[[ ENTRIES SHOWN, beginning ]]
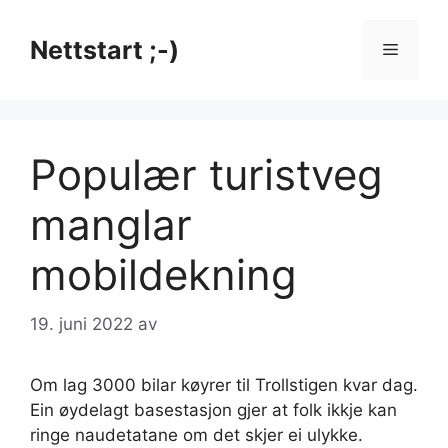
Hopp
til
Nettstart ;-)
Meny
innhold
Populær turistveg
manglar
mobildekning
19. juni 2022
av
Om lag 3000 bilar køyrer til Trollstigen kvar dag.
Ein øydelagt basestasjon gjer at folk ikkje kan
ringe naudetatane om det skjer ei ulykke.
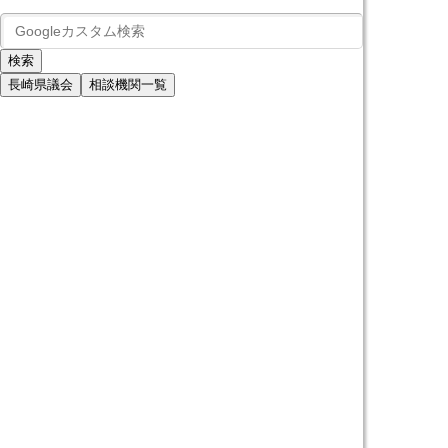
長崎県議会
相談機関一覧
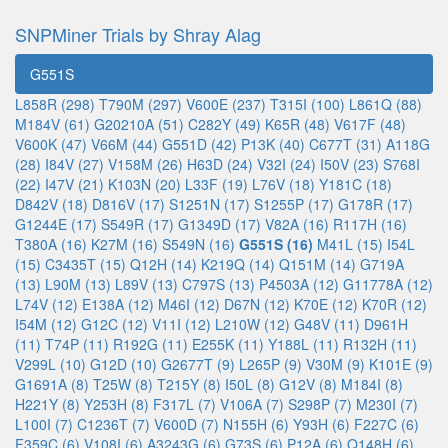
SNPMiner Trials by Shray Alag
G551S
L858R (298)
T790M (297)
V600E (237)
T315I (100)
L861Q (88)
M184V (61)
G20210A (51)
C282Y (49)
K65R (48)
V617F (48)
V600K (47)
V66M (44)
G551D (42)
P13K (40)
C677T (31)
A118G
(28)
I84V (27)
V158M (26)
H63D (24)
V32I (24)
I50V (23)
S768I
(22)
I47V (21)
K103N (20)
L33F (19)
L76V (18)
Y181C (18)
D842V (18)
D816V (17)
S1251N (17)
S1255P (17)
G178R (17)
G1244E (17)
S549R (17)
G1349D (17)
V82A (16)
R117H (16)
T380A (16)
K27M (16)
S549N (16)
G551S (16)
M41L (15)
I54L
(15)
C3435T (15)
Q12H (14)
K219Q (14)
Q151M (14)
G719A
(13)
L90M (13)
L89V (13)
C797S (13)
P4503A (12)
G11778A (12)
L74V (12)
E138A (12)
M46I (12)
D67N (12)
K70E (12)
K70R (12)
I54M (12)
G12C (12)
V11I (12)
L210W (12)
G48V (11)
D961H
(11)
T74P (11)
R192G (11)
E255K (11)
Y188L (11)
R132H (11)
V299L (10)
G12D (10)
G2677T (9)
L265P (9)
V30M (9)
K101E (9)
G1691A (8)
T25W (8)
T215Y (8)
I50L (8)
G12V (8)
M184I (8)
H221Y (8)
Y253H (8)
F317L (7)
V106A (7)
S298P (7)
M230I (7)
L100I (7)
C1236T (7)
V600D (7)
N155H (6)
Y93H (6)
F227C (6)
F359C (6)
V108I (6)
A3243G (6)
G73S (6)
P12A (6)
Q148H (6)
[[ ENTRIES SHOWN, end ]]
▶ _WORK ITEM_: Return word for word the lines from the beginning of the entries through the line that contains "P4503A (12)", both ends included, but no pictures.

▶ _FINISHED TASK_:
Hopp
til
Nettstart ;-)
Meny
innhold
Populær turistveg
manglar
mobildekning
19. juni 2022
av
Om lag 3000 bilar køyrer til Trollstigen kvar dag.
Ein øydelagt basestasjon gjer at folk ikkje kan
ringe naudetatane om det skjer ei ulykke.
長崎県議会
相談機関一覧
SNPMiner Trials by Shray Alag
G551S
L858R (298)
T790M (297)
V600E (237)
T315I (100)
L861Q (88)
M184V (61)
G20210A (51)
C282Y (49)
K65R (48)
V617F (48)
V600K (47)
V66M (44)
G551D (42)
P13K (40)
C677T (31)
A118G
(28)
I84V (27)
V158M (26)
H63D (24)
V32I (24)
I50V (23)
S768I
(22)
I47V (21)
K103N (20)
L33F (19)
L76V (18)
Y181C (18)
D842V (18)
D816V (17)
S1251N (17)
S1255P (17)
G178R (17)
G1244E (17)
S549R (17)
G1349D (17)
V82A (16)
R117H (16)
T380A (16)
K27M (16)
S549N (16)
G551S (16)
M41L (15)
I54L
(15)
C3435T (15)
Q12H (14)
K219Q (14)
Q151M (14)
G719A
(13)
L90M (13)
L89V (13)
C797S (13)
P4503A (12)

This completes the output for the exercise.